Now that the PCI Security Standards Council’s July 1 deadline has passed for implementing newer versions of Transport Layer Security technology to protect payment data, some experts believe nearly a third of small brick-and-mortar and e-commerce merchants don’t meet the new requirements. As a result, expect merchant acquirers, processors, and networks to step up efforts to bring those merchants into compliance in the coming months.

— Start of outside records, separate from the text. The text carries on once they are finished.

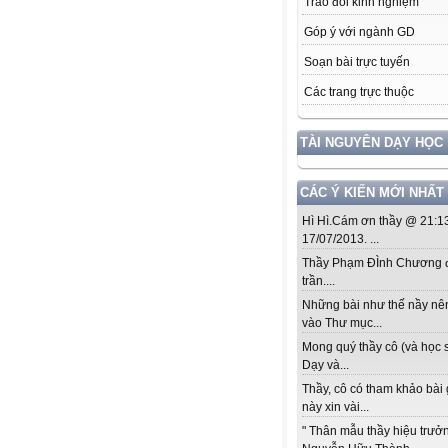
Trao đổi kinh nghiệm
Góp ý với ngành GD
Soạn bài trực tuyến
Các trang trực thuộc
TÀI NGUYÊN DẠY HỌC
CÁC Ý KIẾN MỚI NHẤT
Hì Hì.Cám ơn thầy @ 21:1
17/07/2013. ...
Thầy Phạm ĐÌnh Chương đ
trần....
Những bài như thế nầy nê
vào Thư mục...
Mong quý thầy cô (và học s
Dạy và...
Thầy, cô có tham khảo bài
này xin vài...
" Thân mẫu thầy hiệu trưở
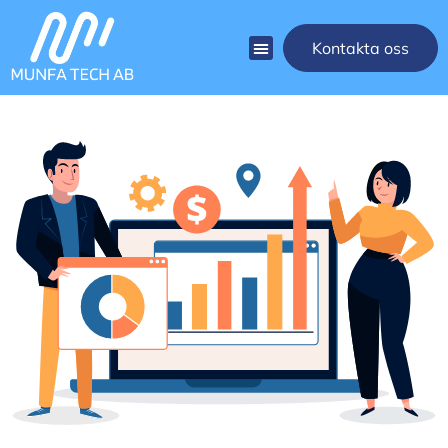
Kontakta oss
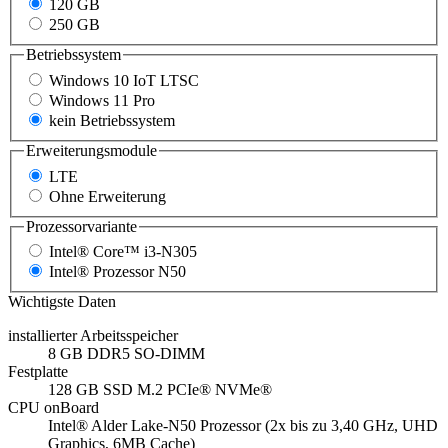
120 GB
250 GB
Betriebssystem
Windows 10 IoT LTSC
Windows 11 Pro
kein Betriebssystem
Erweiterungsmodule
LTE
Ohne Erweiterung
Prozessorvariante
Intel® Core™ i3-N305
Intel® Prozessor N50
Wichtigste Daten
installierter Arbeitsspeicher
8 GB DDR5 SO-DIMM
Festplatte
128 GB SSD M.2 PCIe® NVMe®
CPU onBoard
Intel® Alder Lake-N50 Prozessor (2x bis zu 3,40 GHz, UHD
Graphics, 6MB Cache)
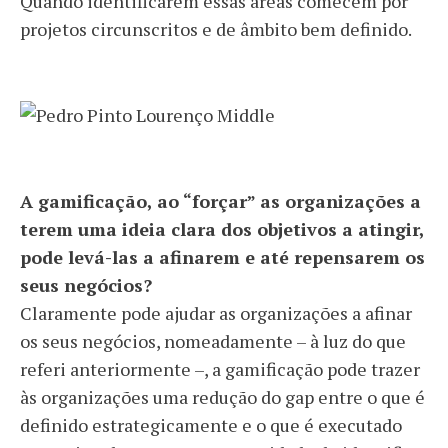
Quando identificarem essas áreas comecem por
projetos circunscritos e de âmbito bem definido.
A gamificação, ao “forçar” as organizações a
terem uma ideia clara dos objetivos a atingir,
pode levá-las a afinarem e até repensarem os
seus negócios?
Claramente pode ajudar as organizações a afinar
os seus negócios, nomeadamente – à luz do que
referi anteriormente –, a gamificação pode trazer
às organizações uma redução do gap entre o que é
definido estrategicamente e o que é executado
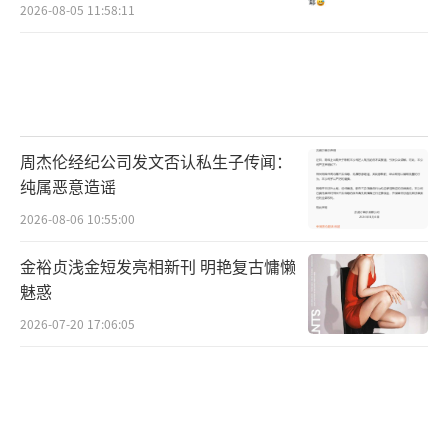
2026-08-05 11:58:11
周杰伦经纪公司发文否认私生子传闻：
纯属恶意造谣
2026-08-06 10:55:00
金裕贞浅金短发亮相新刊 明艳复古慵懒
魅惑
2026-07-20 17:06:05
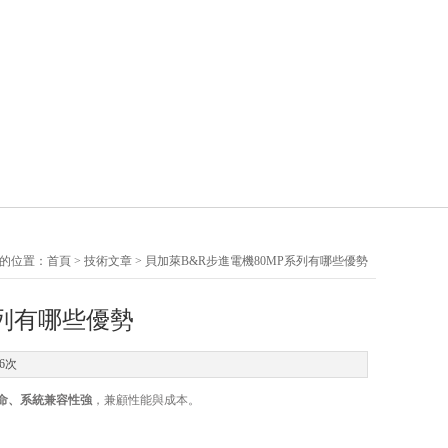
的位置：
首頁
>
技術文章
> 貝加萊B&R步進電機80MP系列有哪些優勢
系列有哪些優勢
6次
命、系統兼容性強
，兼顧性能與成本。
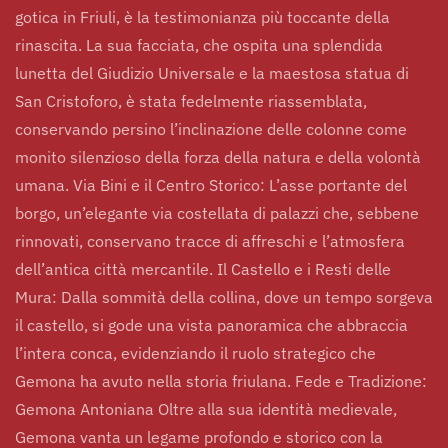
gotica in Friuli, è la testimonianza più toccante della
rinascita. La sua facciata, che ospita una splendida
lunetta del Giudizio Universale e la maestosa statua di
San Cristoforo, è stata fedelmente riassemblata,
conservando persino l’inclinazione delle colonne come
monito silenzioso della forza della natura e della volontà
umana. Via Bini e il Centro Storico: L’asse portante del
borgo, un’elegante via costellata di palazzi che, sebbene
rinnovati, conservano tracce di affreschi e l’atmosfera
dell’antica città mercantile. Il Castello e i Resti delle
Mura: Dalla sommità della collina, dove un tempo sorgeva
il castello, si gode una vista panoramica che abbraccia
l’intera conca, evidenziando il ruolo strategico che
Gemona ha avuto nella storia friulana. Fede e Tradizione:
Gemona Antoniana Oltre alla sua identità medievale,
Gemona vanta un legame profondo e storico con la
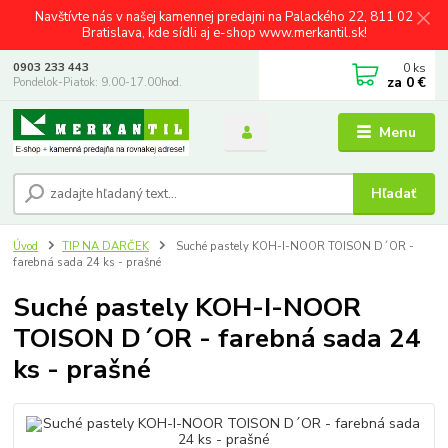
Navštívte nás v našej kamennej predajni na Palackého 22, 811 02
Bratislava, kde sídli aj e-shop www.merkantil.sk!
0
ks
0903 233 443
za
0 €
Pondelok-Piatok: 9.00-17.00hod.
Menu
Hľadať
Úvod
TIP NA DARČEK
Suché pastely KOH-I-NOOR TOISON D´OR -
farebná sada 24 ks - prašné
Suché pastely KOH-I-NOOR
TOISON D´OR - farebná sada 24
ks - prašné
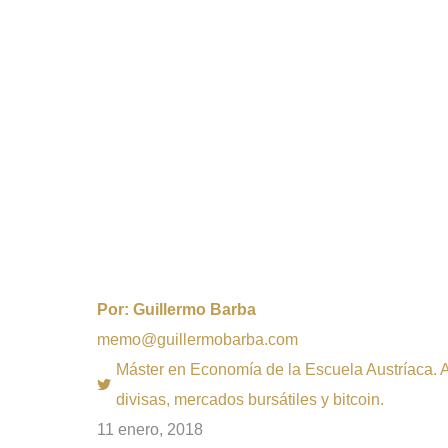
Por:
Guillermo Barba
memo@guillermobarba.com
Máster en Economía de la Escuela Austríaca. Au
divisas, mercados bursátiles y bitcoin.
11 enero, 2018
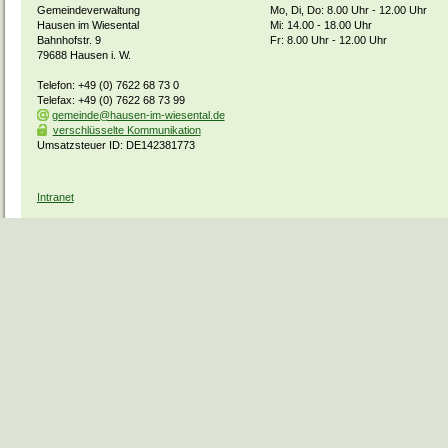
Gemeindeverwaltung
Mo, Di, Do: 8.00 Uhr - 12.00 Uhr
Hausen im Wiesental
Mi: 14.00 - 18.00 Uhr
Bahnhofstr. 9
Fr: 8.00 Uhr - 12.00 Uhr
79688 Hausen i. W.
Telefon: +49 (0) 7622 68 73 0
Telefax: +49 (0) 7622 68 73 99
gemeinde@hausen-im-wiesental.de
verschlüsselte Kommunikation
Umsatzsteuer ID: DE142381773
Intranet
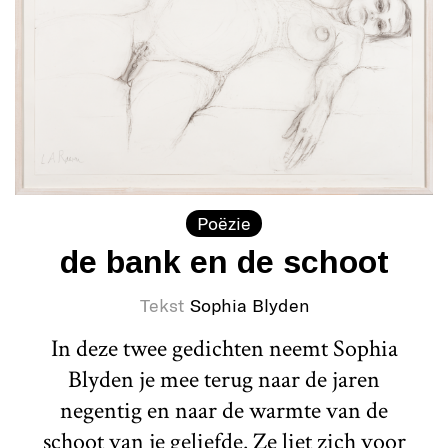
Poëzie
de bank en de schoot
Tekst
Sophia Blyden
In deze twee gedichten neemt Sophia
Blyden je mee terug naar de jaren
negentig en naar de warmte van de
schoot van je geliefde. Ze liet zich voor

“The focus from the card brands and the PCI [Council] is expanding to the smaller merchant and franchises” regarding PCI compliance, Michael Aminzade, vice president of global compliance and risk services for Trustwave Holdings Inc., a Chicago-based provider of data-security services and technology, tells Digital Transactions News by email. Aminzade estimates that about 30% of Internet retailers and low-volume, so-called Level 4, physical merchants aren’t using approved TLS technology yet, despite years of advance notice.
TLS is a cryptographic protocol used to protect information passing between Internet-connected systems. It’s the successor to Secure Sockets Layer technology developed in the mid-1990s. Security experts now consider SSL and the first version of TLS to be inadequate for today’s data-protection needs. In 2015, the Wakefield, Mass.-based PCI Council issued a June 2016 deadline for card-accepting merchants to migrate from those earlier systems to TLS 1.1 or higher. The Council later pushed the deadline back to July 1, 2018.
Merchants still using SSL and the early version of TLS are extremely vulnerable to hackers, according to security experts. The two primary impediments to TLS adoption among small merchants are that they lack the financial resources to become compliant or they have not made compliance part of their business culture.
“There has been adequate time provided for evolving requirements,” says Aminzade. “The main issue is organizations still do not want to or can’t spend the money needed to be compliant and maintain compliance.”
Enforcement of the new standard is chiefly up to merchant acquirers, so whether the non-TLS-compliant merchants will continue to be allowed to accept card payments is a matter for those processors to decide. For physical merchants, one criterion that may be used to determine continued acceptance is whether the connection between a point-of-sale terminal and the processor is vulnerable to hackers.
“From an SSL/TLS connection point, as long as the connection between the terminal and the processing system is not [subject to] to the SSL/TLS vulnerabilities, then there is an exemption for terminals to continue to use the channel,” Aminzade says. “However, part of the exemption is to monitor to make sure this channel does not become vulnerable.”
That raises the issue of so-called compensating controls to fortify known weaknesses.
“If compensating controls are considered after July 1, the risk of exposing the information needs to be eliminated, for example, by encrypting data before it goes over the SSL/TLS connection or, alternatively, tunneling the SSL/TLS connection inside a VPN [virtual private network] that uses strong cryptography,” says Troy Leach, the PCI Council’s chief technology officer.
Maintaining compliance with PCI rules regarding TLS can even be a challenge for large merchants such as airlines. “In the airline industry there are dependencies on service providers that provide contracted services to airports that the airlines are forced to use,” says Aminzade. “If these service providers have issues maintaining compliance or upgrading equipment, then it is the airline (merchant) that ends up suffering non-compliance unless they look to change how they operate within the airports.”